Gazetecilere aşılama sırasında Sinovac ve BioNTech aşılarından istediklerini seçme hakkı da tanındı. 212 sayılı Basın İş Kanunu’na bağlı çalışan, ancak basın kartı alamayan, basın kartı iptal edilen, internet medyasında çalışan ve sahada aktif çalıştığı halde Basın İş Yasası üzerinden sigortalanmayan gazeteciler ise kapsam dışında tutuldu. Basın kartı sahibi olan gazeteciler aşı randevularını almaya başlarken, bakanlık hangi gazetecilerin kapsam dışında tutulacağını ise henüz açıklamadı.
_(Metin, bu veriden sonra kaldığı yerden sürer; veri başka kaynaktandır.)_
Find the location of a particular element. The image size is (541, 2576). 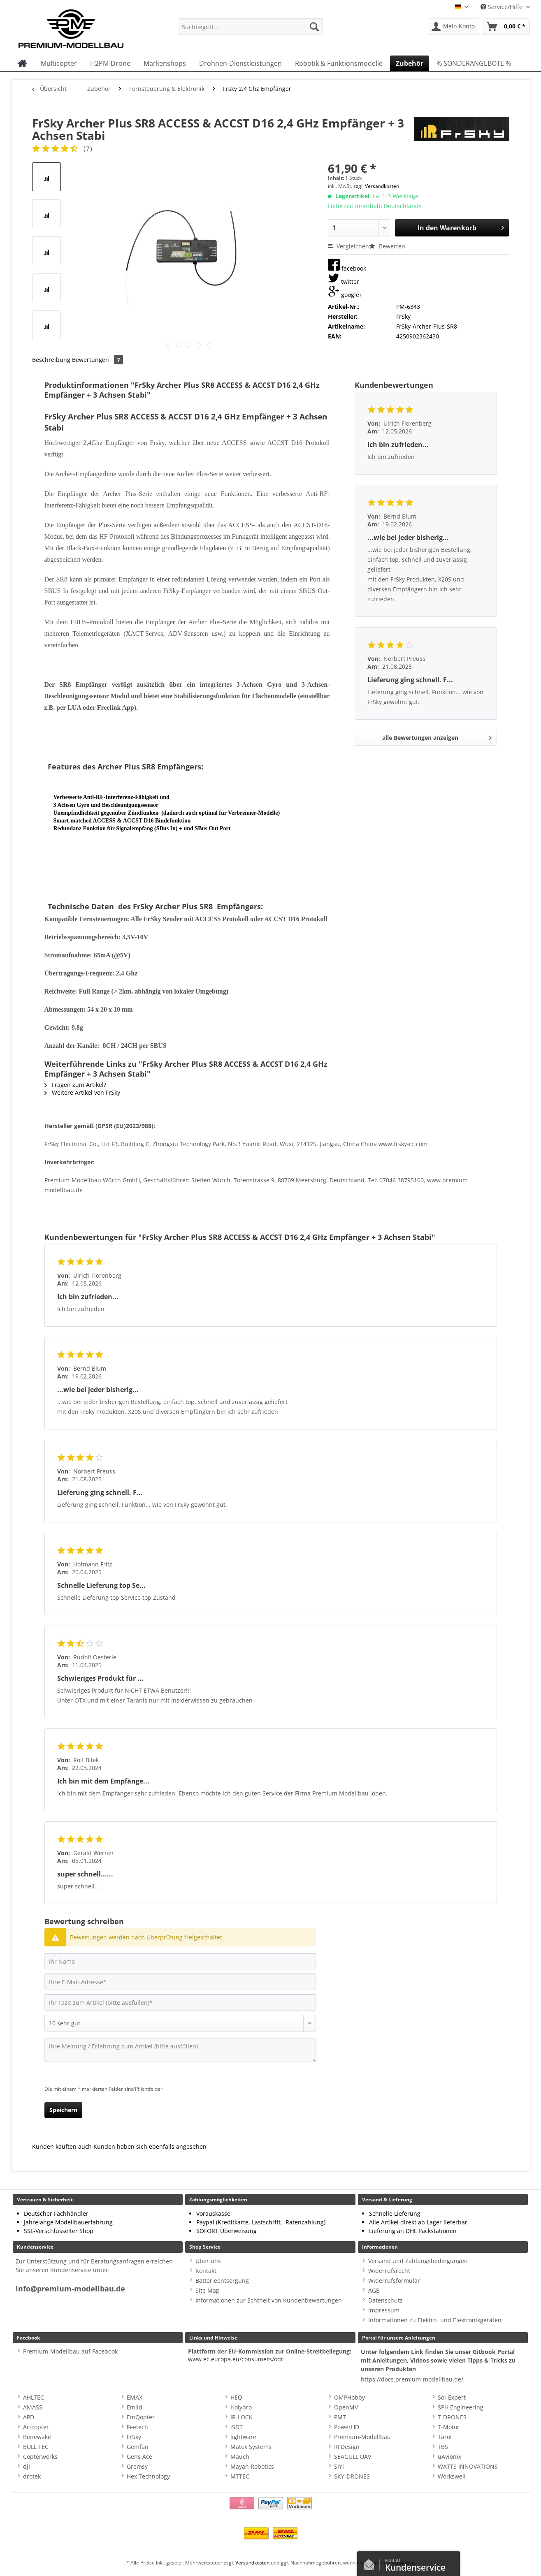

Gens Ace is located at coordinates (139, 2456).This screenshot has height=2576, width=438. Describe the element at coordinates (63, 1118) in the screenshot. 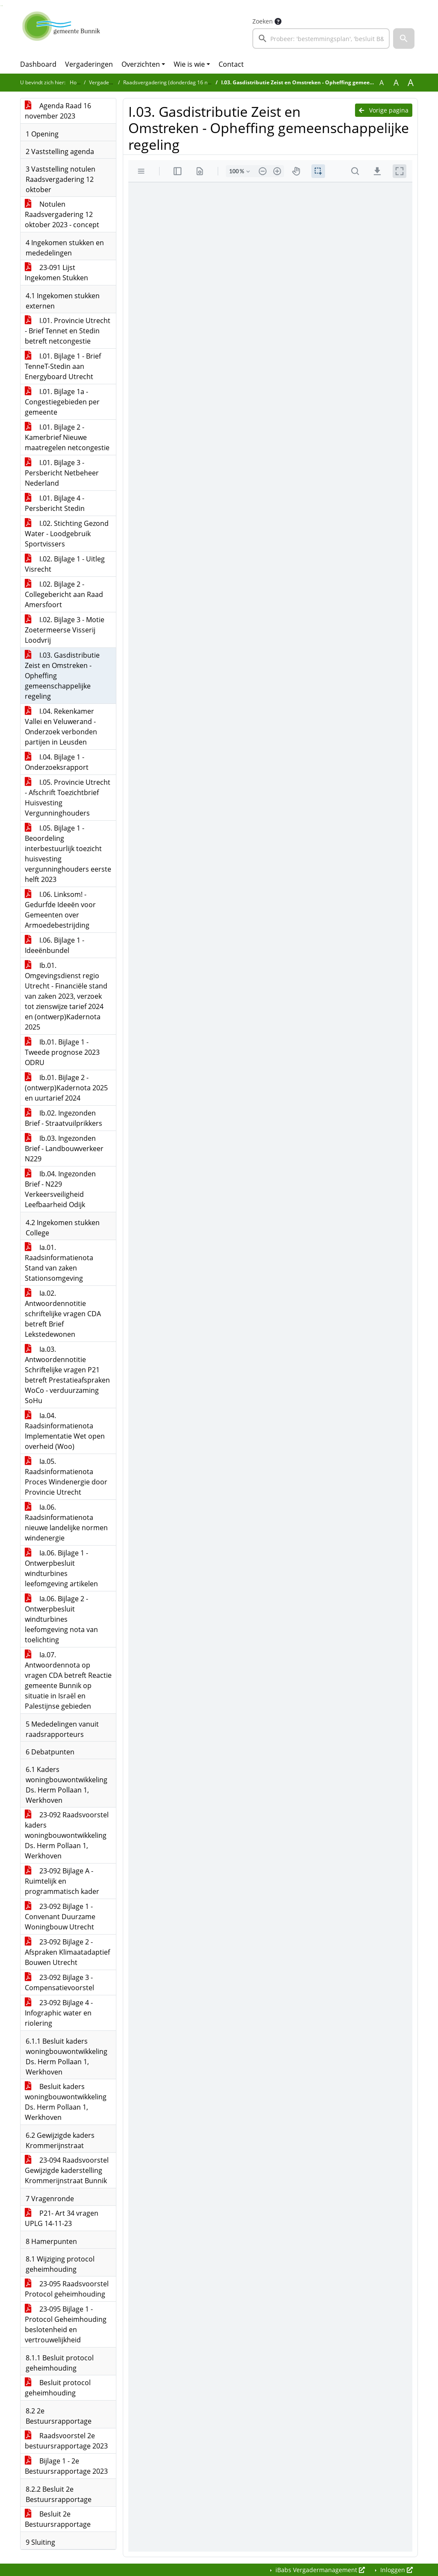

I see `Ib.02. Ingezonden Brief - Straatvuilprikkers` at that location.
TGC'den "eşitlik ilkesi" çağrısı
Sağlık Bakanlığının aşılamada basın kartı taşıyan gazetecileri öncelikli gruba alması tartışmaları da beraberinde getirdi. Basın meslek örgütleri, sadece basın kartı taşıyan gazetecilerin aşılanmasının yanlış bir karar olduğu görüşünde. Aşılamada eşitlik ilkesine bağlı kalınması gerektiğine dikkat çeken Türkiye Gazeteciler Cemiyeti Başkanı Turgay Olcayto, aşılanma sürecinin tüm gazetecileri kapsayacak şekilde sürdürülmesi gerektiğini ifade etti.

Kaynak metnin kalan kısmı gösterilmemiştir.